New AI Search Tools Pose Multiple Prompt Injection Risks

Indirect prompt injection is not only possible, but it’s a growing problem affecting all AI-powered browsers.

Published on Oct 24, 2025
New AI Search Tools Pose Multiple Prompt Injection Risks

AI-powered browsers are set to change the way we search the internet. Rather than having to pick key words to find the information they’re looking for, users can ask their questions in natural language, then receive fast, accurate responses. In recent days, OpenAI launched ChatGPT Atlas, its own foray into the AI browsers space, hoping to capitalize on the 800 million weekly active ChatGPT users.

But as the number of individuals using AI-browsers increases, we are seeing more attackers developing new ways to use this traffic to their advantage.

Perplexity’s Problem

One of the great features of Perplexity’s AI assistant, Comet, is that you can upload a screenshot, then ask questions about it. However, there are reports that screenshots have been used to maliciously inject prompts into AI engines. 

Traditional, text-based prompts undergo analysis and sanitization to ensure they are clear from malicious content. However, when using screenshots, malicious actors can bypass this sanitization by embedding almost-invisible text within the image, which is then read by the AI engine.

In their testing, security researchers at Brave were able to inject instructions into the engine by using “faint light blue text on a yellow background.” The text was read by Comet’s Optical Character Recognition (OCR) technology, which added the “hidden” information to the user’s query, without distinction. In Brave’s example, Comet acted on commands that instructed the browser to act maliciously.

Brave attempted similar experiments on Fellou, described as the world’s first AI browser. They say that Fellou showed more resistance than Perplexity did, but that “it still treats visible webpage content as trusted input to its LLM.” 

The Risk To AI Sidebars

Browser security firm SquareX has been conducting their own experiments on AI sidebars. These helpful assistants sit at the edge of your browser window and boost productivity by allowing you to ask questions or generate content. They can also proofread text for errors.

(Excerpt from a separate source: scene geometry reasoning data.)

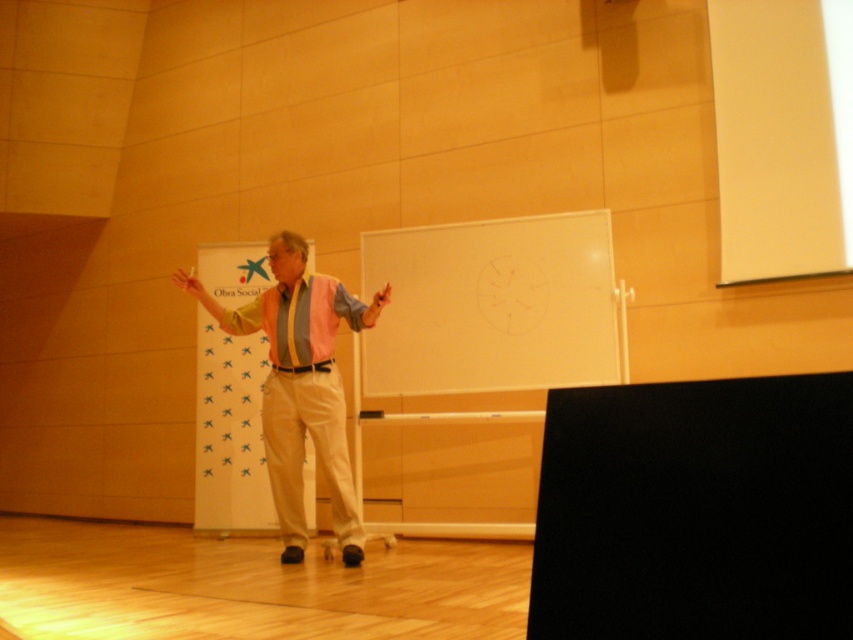 Does white matte board at center have a lesser width compared to pink fabric dress shirt at center?

In fact, white matte board at center might be wider than pink fabric dress shirt at center.

Is white matte board at center wider than pink fabric dress shirt at center?

Yes.

Does point (412, 353) lie behind point (242, 307)?

Yes, it is.

Find the location of `white matte board at center`. white matte board at center is located at coordinates (492, 307).

Is white matte projection screen at upper right taller than pink fabric shirt at center?

In fact, white matte projection screen at upper right may be shorter than pink fabric shirt at center.

The image size is (853, 640). What are the coordinates of `white matte projection screen at upper right` in the screenshot? It's located at (782, 134).

Where is `white matte projection screen at upper right`? Image resolution: width=853 pixels, height=640 pixels. white matte projection screen at upper right is located at coordinates (782, 134).

Is point (292, 342) behind point (277, 289)?

No, (292, 342) is in front of (277, 289).

This screenshot has height=640, width=853. In order to click on pink fabric shirt at center in this screenshot , I will do `click(300, 385)`. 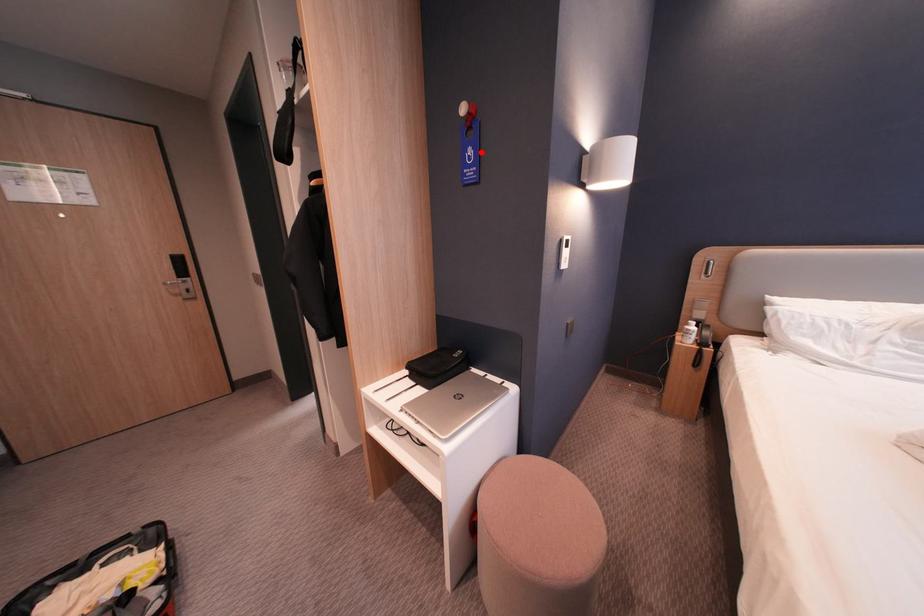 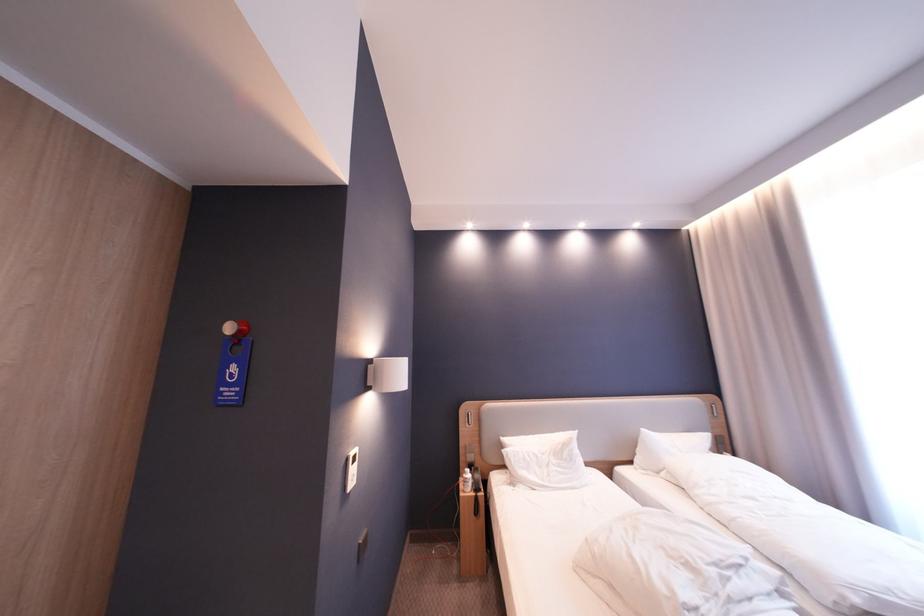 Where in the second image is the point corresponding to the highlighted location from the first image?

(245, 370) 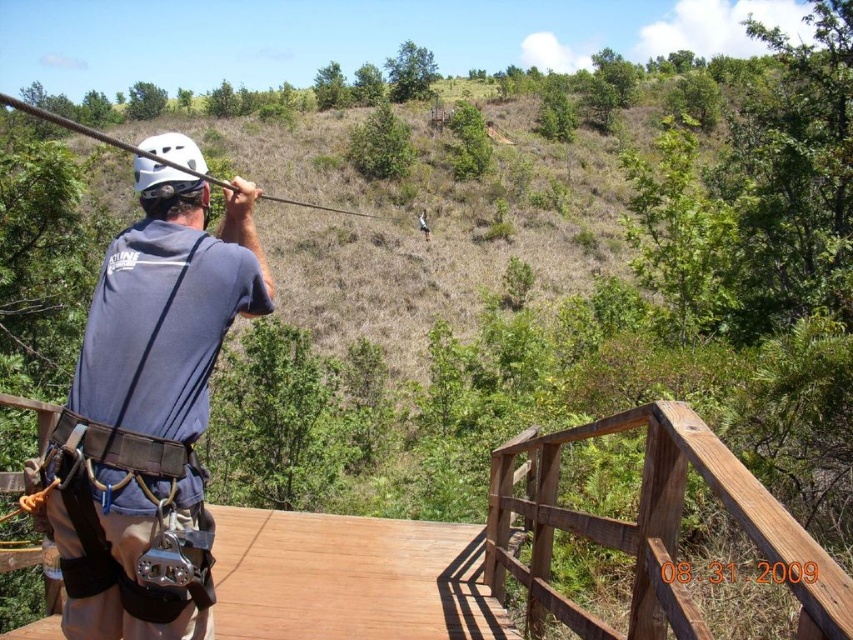 You are an outdoor guide assessing the scene. You notice the matte gray shirt at center and the brown wooden bridge at center. Which object takes up more visual space in the image?

The matte gray shirt at center has a larger size compared to the brown wooden bridge at center, so it takes up more visual space in the image.

You are a safety inspector checking the setup for a zip line activity. You notice the matte gray shirt at center and the white matte helmet at upper left. According to safety regulations, the distance between these two items must be at least 35 inches to ensure proper harness adjustment. Is the current distance compliant with the safety standards?

The matte gray shirt at center is 34.71 inches away from the white matte helmet at upper left, which is less than the required 35 inches. Therefore, the current distance does not comply with the safety standards. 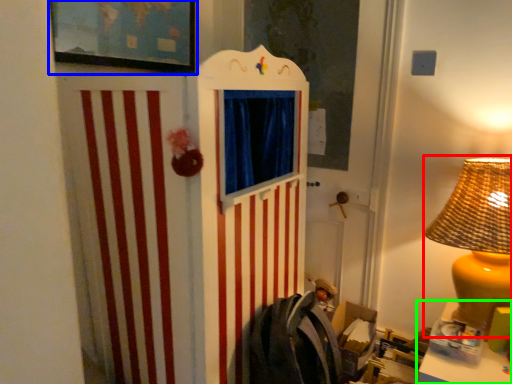 Question: Which is nearer to the table lamp (highlighted by a red box)? picture frame (highlighted by a blue box) or table (highlighted by a green box).

Choices:
 (A) picture frame
 (B) table

Answer: (B) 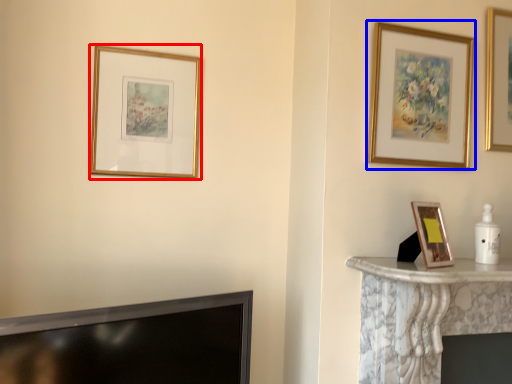 Question: Which object appears closest to the camera in this image, picture frame (highlighted by a red box) or picture frame (highlighted by a blue box)?

Choices:
 (A) picture frame
 (B) picture frame

Answer: (B) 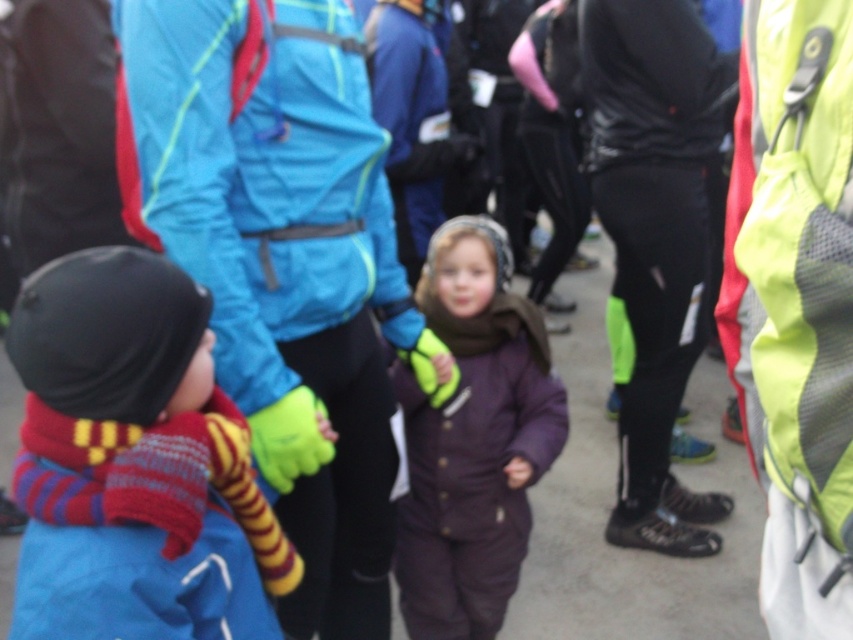 Describe the element at coordinates (125, 460) in the screenshot. I see `knitted wool sweater at left` at that location.

Between point (256, 600) and point (480, 536), which one is positioned behind?

The point (480, 536) is behind.

Identify the location of knitted wool sweater at left. (125, 460).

SquareX has revealed a flaw in Perplexity’s Comet and ChatGPT Atlas, saying that the systematic flaw may also be possible in Edge, Brave, and Firefox. These flaws enable attackers to spoof AI sidebars and manipulate the targeted user into installing a malicious AI tool. 

SquareX first pointed out the flaw in Perplexity, identifying that Comet could be tricked into “exfiltrating data, downloading malicious files and providing unauthorized access to enterprise apps, all without the victim’s knowledge.”

In their blog post, SquareX identifies several instances where users have installed spoofed sidebars, that then tricked users into performing malicious tasks or siphoned key information to the attackers.

The malicious extension requires host and storage permissions, but it has been pointed out that these permissions are commonly requested by browser extensions. 

Rethinking AI Security

These recent findings highlight yet again how innovation must be balanced with caution. Finding a way of achieving this balance is a challenge that IT leaders across organizations will be grappling with as we see AI capabilities rolled out more widely.